Defence Minister Quentin Davies visited St Kilda radar station on Tuesday
A decision on the future of a rocket test range and its associated sites is expected within weeks following a visit by the defence minister.
Quentin Davies flew to Hirta in St Kilda, the site of the range's tracking station, before meeting campaigners opposed to planned cuts to 125 jobs.
Public consultation on the proposals is due to end in two weeks time.
Islands council Comhairle nan Eilean Siar and community landowner Storas Uibhist have opposed the cuts.
Mr Davies and Scottish Secretary Jim Murphy previously met with campaigners in London.
Before leaving the Western Isles following a two-day visit, Mr Davies said: "I was pleased to be able to visit the Hebrides range.
"When Jim Murphy and I met with the local taskforce in London in July, I undertook to visit the Hebrides range and St Kilda during the consultation period.
"The opportunity to see the range, to talk to the workforce, meet local representatives and to hear their views has been invaluable.

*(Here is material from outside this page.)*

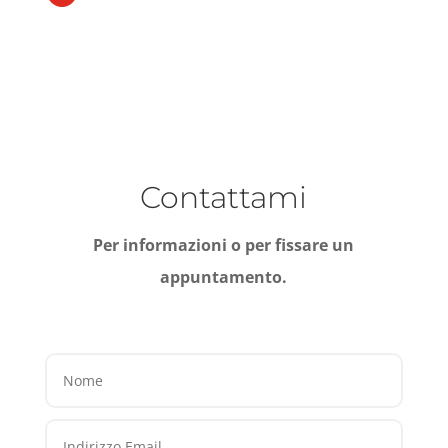
Contattami
Per informazioni o per fissare un
appuntamento.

I would certainly not have been able to take an informed decision without it."
Ahead of the latest meeting with the defence minister, Storas Uibhist chairman Angus MacMillan said consideration should be given to expanding the range.
The community landowner controls large parts of Benbecula, Eriskay and South Uist.

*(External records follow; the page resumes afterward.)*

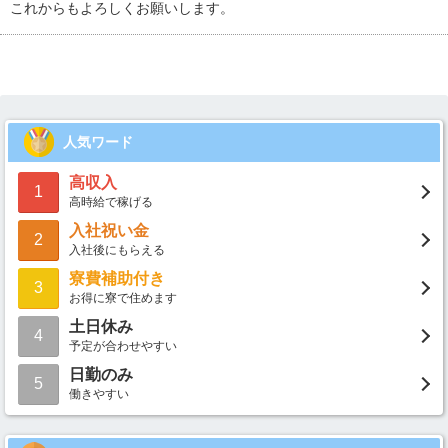
これからもよろしくお願いします。
人気ワード
高収入
1
高時給で稼げる
入社祝い金
2
入社後にもらえる
寮費補助付き
3
お得に寮で住めます
土日休み
4
予定が合わせやすい
日勤のみ
5
働きやすい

Under the planned cuts by the Ministry of Defence (MoD) and contractor QinetiQ, the radar station on Hirta would be operated remotely with staff only visiting for maintenance and servicing.

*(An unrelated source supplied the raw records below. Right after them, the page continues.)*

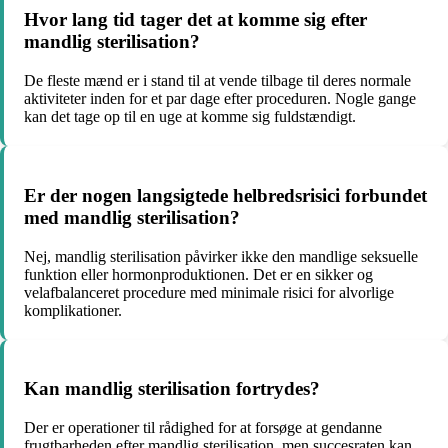
Hvor lang tid tager det at komme sig efter
mandlig sterilisation?
De fleste mænd er i stand til at vende tilbage til deres normale
aktiviteter inden for et par dage efter proceduren. Nogle gange
kan det tage op til en uge at komme sig fuldstændigt.
Er der nogen langsigtede helbredsrisici forbundet
med mandlig sterilisation?
Nej, mandlig sterilisation påvirker ikke den mandlige seksuelle
funktion eller hormonproduktionen. Det er en sikker og
velafbalanceret procedure med minimale risici for alvorlige
komplikationer.
Kan mandlig sterilisation fortrydes?
Der er operationer til rådighed for at forsøge at gendanne
frugtbarheden efter mandlig sterilisation, men succesraten kan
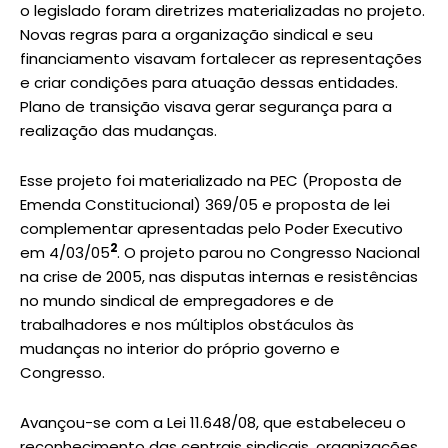
o legislado foram diretrizes materializadas no projeto.
Novas regras para a organização sindical e seu
financiamento visavam fortalecer as representações
e criar condições para atuação dessas entidades.
Plano de transição visava gerar segurança para a
realização das mudanças.
Esse projeto foi materializado na PEC (Proposta de
Emenda Constitucional) 369/05 e proposta de lei
complementar apresentadas pelo Poder Executivo
2
em 4/03/05
. O projeto parou no Congresso Nacional
na crise de 2005, nas disputas internas e resistências
no mundo sindical de empregadores e de
trabalhadores e nos múltiplos obstáculos às
mudanças no interior do próprio governo e
Congresso.
Avançou-se com a Lei 11.648/08, que estabeleceu o
reconhecimento das centrais sindicais, organizações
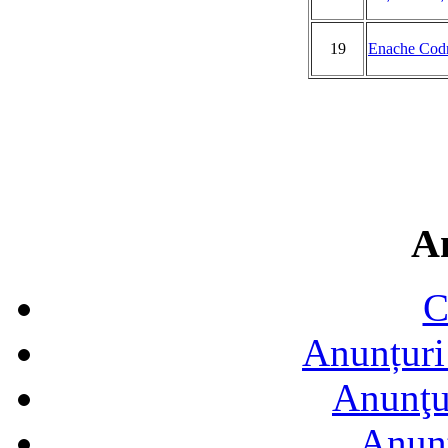
19
Enache Codr
A
C
Anunțuri 
Anunţur
Anunţ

The command and control centre on South Uist has been earmarked for closure by 2014. Rocket trials would run instead from Aberporth in Wales using new technology.
West Camp - an Army base at Balivanich, Benbecula - would remain open but one accommodation block would close , reducing the need for domestic staff.
The camp is linked to training on the Rapier air defence missile system which is used by the Royal Artillery and RAF.
A 30-working-day consultation period inviting views on the proposals began on 17 June.
Mr MacMillan had hoped the meeting between Mr Davies and those campaigning to save the threatened jobs would convince the minister to abandon the plan, or allow more time to consider the cuts.
He said: "The biggest constraint is the contract between QinetiQ and the MoD which only allows for savings and not for looking at other alternatives for expanding the facility for example and look at profits that could be generated.
"That is a very strong plank in the argument we are putting forward."
The taskforce set up to fight the cuts - part of plans aimed at saving about £50m - has already met Mr Murphy.
The campaign group includes public bodies such as local authority Comhairle nan Eilean Siar.